Slavery in America 1
The beginnings of slavery in what would become the United States.
Although Africans had visited the ‘New World’ before Columbus, and although among the Spanish explorers were many of African blood, the first record of Africans being brought to Colonial America occurred in 1619.
A Dutch ship, the White Lion, had captured 20 enslaved Africans in a battle with a Spanish ship bound for Mexico. Although their colony of New Netherlands (New York) was to the North, the ship had been so damaged by the battle and then more severely by a hurricane during the late summer, it had to limp ashore at Old Point Comfort, site of present day Fort Monroe in Virginia.
The colony was in the middle of a period later known as “The Great Migration” (1618-1623), during which its population grew from 450 to 4,000 residents.
The harsh economic conditions in Europe had people selling themselves as indentured labourers, (as well as being sentenced by the Courts).
There was an extremely high mortality rates from disease, malnutrition, and war with Native Americans among these arrivants.
With the Dutch ship being in severe need of repairs and supplies and the colonists being in need of able-bodied workers, the human cargo was traded for food and services.
The Africans were treated as indentured servants and were freed after a period of years. Just as the other groups from Europe whose slavery was of limited currency.
The Africans were freed, given the use of land and supplies by their former owners.
At least one African American from this period, Anthony Johnson, became a landowner on the Eastern Shore and a slave-owner himself.
We know of Anthony Johnson, and a slave of his named John Casor, because in 1654 Casor became the first legally recognized slave in the area that became the United States.
A court in Northampton County ruled against Casor’s case for freedom, declaring him property for life, “owned” by the black colonist Anthony Johnson.
However, Elizabeth Key Grinstead successfully gained her freedom in the Virginia courts in the 1650’s by making her case as the daughter of Englishman Thomas Key and his African slave.
Shortly after the Elizabeth Key trial, in 1662, Virginia passed a law on partus, stating that children of enslaved mothers would follow her status and automatically be slaves, no matter if the father was a freeborn Englishman.
The Virginia Slave codes of 1705 defined as slaves those people imported from nations that were not Christian, as well as Indians which were sold to colonists by other American Indians.
However, between 1619 and 1654 Africans were not slaves for life in what would become the 13 colonies. There was a population of free Africans in America, some may have returned to Africa, others remained, married, and became part of colonialist society.
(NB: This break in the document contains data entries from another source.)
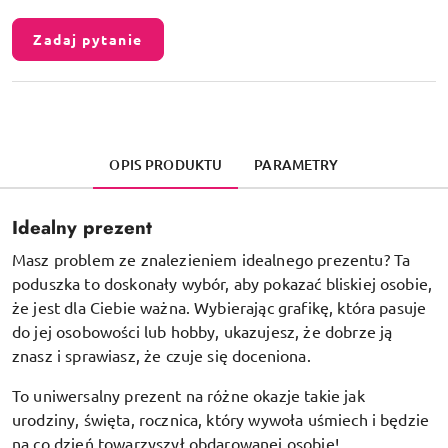
Zadaj pytanie
OPIS PRODUKTU
PARAMETRY
Idealny prezent
Masz problem ze znalezieniem idealnego prezentu? Ta
poduszka to doskonały wybór, aby pokazać bliskiej osobie,
że jest dla Ciebie ważna. Wybierając grafikę, która pasuje
do jej osobowości lub hobby, ukazujesz, że dobrze ją
znasz i sprawiasz, że czuje się doceniona.
To uniwersalny prezent na różne okazje takie jak
urodziny, święta, rocznica, który wywoła uśmiech i będzie
na co dzień towarzyszył obdarowanej osobie!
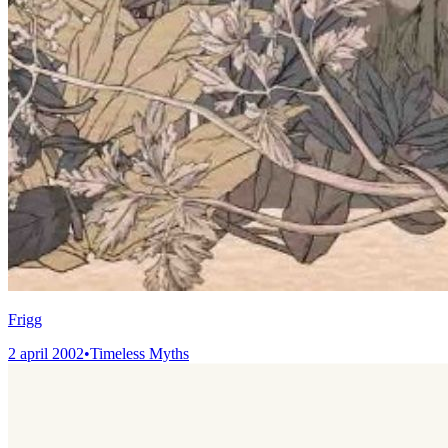
Frigg
2 april 2002
•
Timeless Myths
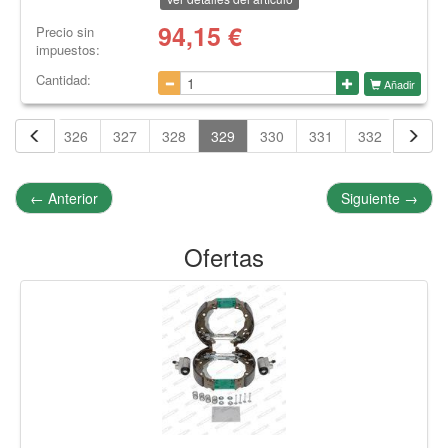
94,15
€
Precio sin
impuestos:
Cantidad:
Añadir
325
326
327
328
329
330
331
332
333
←
Anterior
Siguiente
→
Ofertas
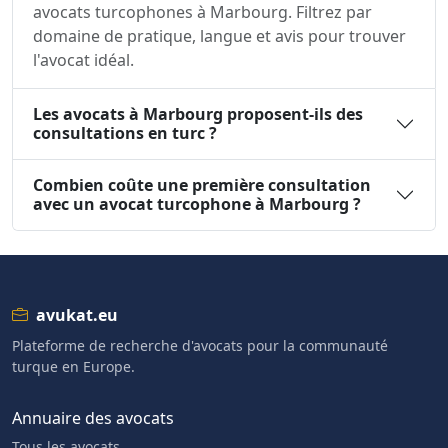
avocats turcophones à Marbourg. Filtrez par
domaine de pratique, langue et avis pour trouver
l'avocat idéal.
Les avocats à Marbourg proposent-ils des
consultations en turc ?
Combien coûte une première consultation
avec un avocat turcophone à Marbourg ?
avukat.eu
Plateforme de recherche d'avocats pour la communauté
turque en Europe.
Annuaire des avocats
Tous les avocats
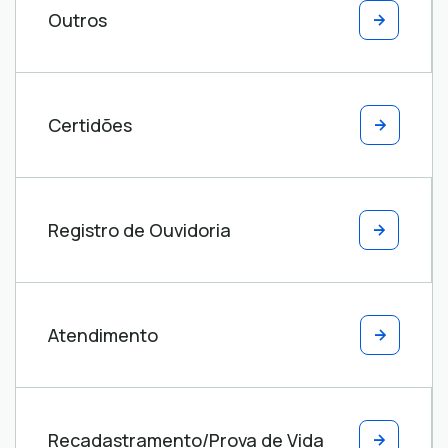
Outros
Certidões
Registro de Ouvidoria
Atendimento
Recadastramento/Prova de Vida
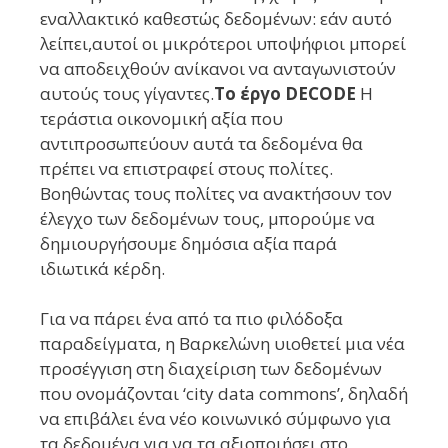
εναλλακτικό καθεστώς δεδομένων: εάν αυτό
λείπει,αυτοί οι μικρότεροι υποψήφιοι μπορεί
να αποδειχθούν ανίκανοι να ανταγωνιστούν
αυτούς τους γίγαντες.
Το έργο DECODE
Η
τεράστια οικονομική αξία που
αντιπροσωπεύουν αυτά τα δεδομένα θα
πρέπει να επιστραφεί στους πολίτες.
Βοηθώντας τους πολίτες να ανακτήσουν τον
έλεγχο των δεδομένων τους, μπορούμε να
δημιουργήσουμε δημόσια αξία παρά
ιδιωτικά κέρδη.
Για να πάρει ένα από τα πιο φιλόδοξα
παραδείγματα, η Βαρκελώνη υιοθετεί μια νέα
προσέγγιση στη διαχείριση των δεδομένων
που ονομάζονται ‘city data commons’, δηλαδή
να επιβάλει ένα νέο κοινωνικό σύμφωνο για
τα δεδομένα για να τα αξιοποιήσει στο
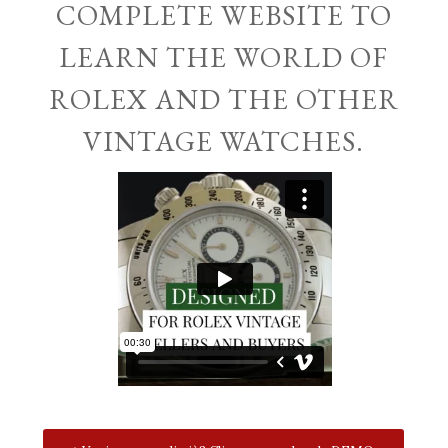
COMPLETE WEBSITE TO
LEARN THE WORLD OF
ROLEX AND THE OTHER
VINTAGE WATCHES.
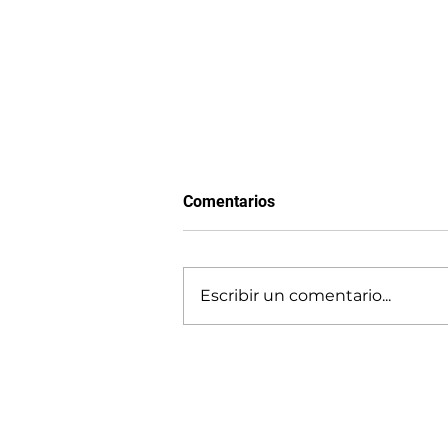
Comentarios
Gradualismo
Escribir un comentario...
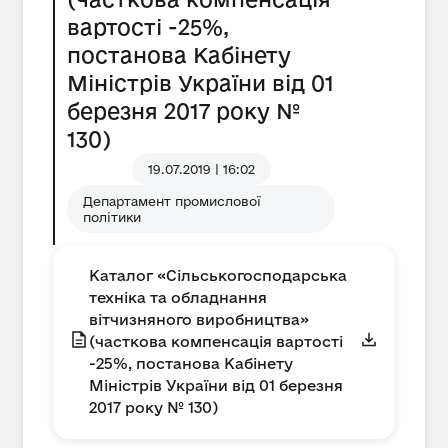
вартості -25%,
постанова Кабінету
Міністрів України від 01
березня 2017 року №
130)
19.07.2019 | 16:02
Департамент промислової
політики
Каталог «Сільськогосподарська
техніка та обладнання
вітчизняного виробництва»
(часткова компенсація вартості
-25%, постанова Кабінету
Міністрів України від 01 березня
2017 року № 130)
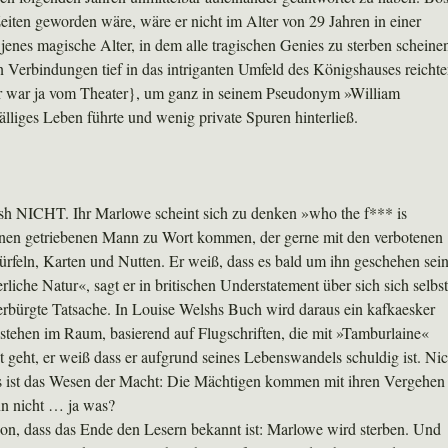
iten geworden wäre, wäre er nicht im Alter von 29 Jahren in einer
nes magische Alter, in dem alle tragischen Genies zu sterben scheine
Verbindungen tief in das intriganten Umfeld des Königshauses reichte
{er war ja vom Theater}, um ganz in seinem Pseudonym »William
lliges Leben führte und wenig private Spuren hinterließ.
sh NICHT. Ihr Marlowe scheint sich zu denken »who the f*** is
inen getriebenen Mann zu Wort kommen, der gerne mit den verbotenen
rfeln, Karten und Nutten. Er weiß, dass es bald um ihn geschehen sei
rliche Natur«, sagt er in britischen Understatement über sich sich selbst
 verbürgte Tatsache. In Louise Welshs Buch wird daraus ein kafkaesker
ehen im Raum, basierend auf Flugschriften, die mit »Tamburlaine«
 geht, er weiß dass er aufgrund seines Lebenswandels schuldig ist. Nic
 das ist das Wesen der Macht: Die Mächtigen kommen mit ihren Vergehen
nn nicht … ja was?
ion, dass das Ende den Lesern bekannt ist: Marlowe wird sterben. Und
The change in status from indentured servants to chattel slavery was a response to the dangers of
creating an ‘underclass’ made up of ex-indentured servants, both black and white, who were unlikely to become prosperous as land was very limited and the promises of how many acres after how many years of labour could not be fulfilled.
Bacon’s Rebellion showed that the poor laborers and farmers could prove a dangerous element to the wealthy landowners, for not only was there the threat from the local population, but their encroachment on Indian land was leading to war.
By switching to pure chattel slavery, new white laborers and small farmers were limited to those who could afford to immigrate and support themselves once they arrived. This change in the treatment of white labour coincided with improving economic conditions in England. This meant fewer laborers migrated and planters, needing of labuor, turned to African slavery in the 18th century.